Skull Base

10.1055/b-0034-102670

Skull Base

Addressing normal anatomy, the sphenoid bone forms the foundation of the central skull base. It forms the floor of the middle cranial fossa, provides structure for the cavernous sinus and a base for the pituitary gland. The shape of the sphenoid bone is bird-like with outstretched wings, being composed of the central body, two sets of wings (greater, lesser), and the medial and lateral pterygoid plates (inferiorly). Important foramina include the foramen rotundum, located medially in the anterior greater wing and containing the maxillary nerve (cranial nerve [CN] V2); the foramen ovale, located in the floor of the middle cranial fossa and containing the mandibular nerve (CN V3); and the foramen spinosum, located posterolateral to the foramen ovale and containing the middle meningeal artery and the meningeal branch of the mandibular nerve. The cavernous sinus borders the pituitary gland on each side, and contains medially the internal carotid artery (ICA), with the abducens nerve (CN VI) just inferior and lateral to the ICA.

Laterally, the cavernous sinus contains (from superior to inferior) the oculomotor nerve (CN III), the trochlear nerve (CN IV), and the ophthalmic (CN V1) and maxillary (CN V2) divisions of the trigeminal nerve. Blood flows into the cavernous sinus from the superior and inferior ophthalmic veins, superficial cortical veins, and the sphenoparietal sinus. The drainage of the cavernous sinus is via the superior and inferior petrosal sinuses. The clivus is not properly a separate bone, but rather the gradual sloping bony process that extends from the dorsum sellae to the foramen magnum. The clivus thus includes a portion of the body of the sphenoid bone (basisphenoid) and the basilar (anterior) portion of the occipital bone (basiocciput).

The most important (common) developmental abnormality affecting the middle cranial fossa (and thus by proximity the skull base) is an arachnoid cyst, a lesion that can also be traumatic in origin. By definition, an arachnoid cyst contains cerebrospinal fluid (CSF). It can expand with time. Of all locations, for this entity, the middle cranial fossa is the most common. Bony changes may be present, including thinning and remodeling of the adjacent sphenoid wings.

Meningiomas are the most common benign skull base tumor. One-third of all meningiomas involve the skull base, with most of those involving the sphenoid wing. Bony hyperostosis is not uncommon. For lesions adjacent to the cavernous sinus, it should be kept in mind that sinus invasion is common. Other common locations for a meningioma include the olfactory groove and planum sphenoidale. Pituitary macroadenomas are discussed in depth in Chapter 1, but are relevant to the skull base and surrounding structures due to their propensity for cavernous sinus invasion and optic chiasm compression.

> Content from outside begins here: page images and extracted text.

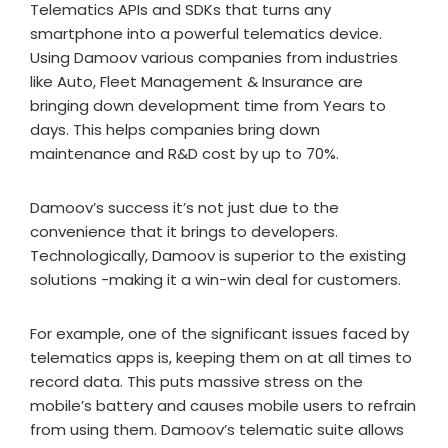
Telematics APIs and SDKs that turns any
smartphone into a powerful telematics device.
Using Damoov various companies from industries
like Auto, Fleet Management & Insurance are
bringing down development time from Years to
days. This helps companies bring down
maintenance and R&D cost by up to 70%.
Damoov’s success it’s not just due to the
convenience that it brings to developers.
Technologically, Damoov is superior to the existing
solutions -making it a win-win deal for customers.
For example, one of the significant issues faced by
telematics apps is, keeping them on at all times to
record data. This puts massive stress on the
mobile’s battery and causes mobile users to refrain
from using them. Damoov’s telematic suite allows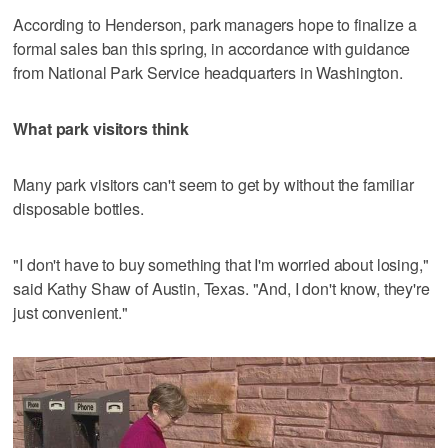
According to Henderson, park managers hope to finalize a
formal sales ban this spring, in accordance with guidance
from National Park Service headquarters in Washington.
What park visitors think
Many park visitors can't seem to get by without the familiar
disposable bottles.
"I don't have to buy something that I'm worried about losing,"
said Kathy Shaw of Austin, Texas. "And, I don't know, they're
just convenient."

Chordomas and chondrosarcomas are the two malignant tumors of the skull base of note. Chordomas arise from remnants of embryonic notochord, with the second most common location being the clivus (after the sacrum). These are usually midline, destructive, infiltrative, slow-growing tumors and are often large on presentation with a poor prognosis. Areas of dystrophic calcification are common on computed tomography (CT). On magnetic resonance (MR), chordomas appear relatively well-defined and enhance postcontrast ( Fig. 2.1 ). A characteristic feature of this tumor is “thumb-printing” on the anterior brainstem, typically the pons.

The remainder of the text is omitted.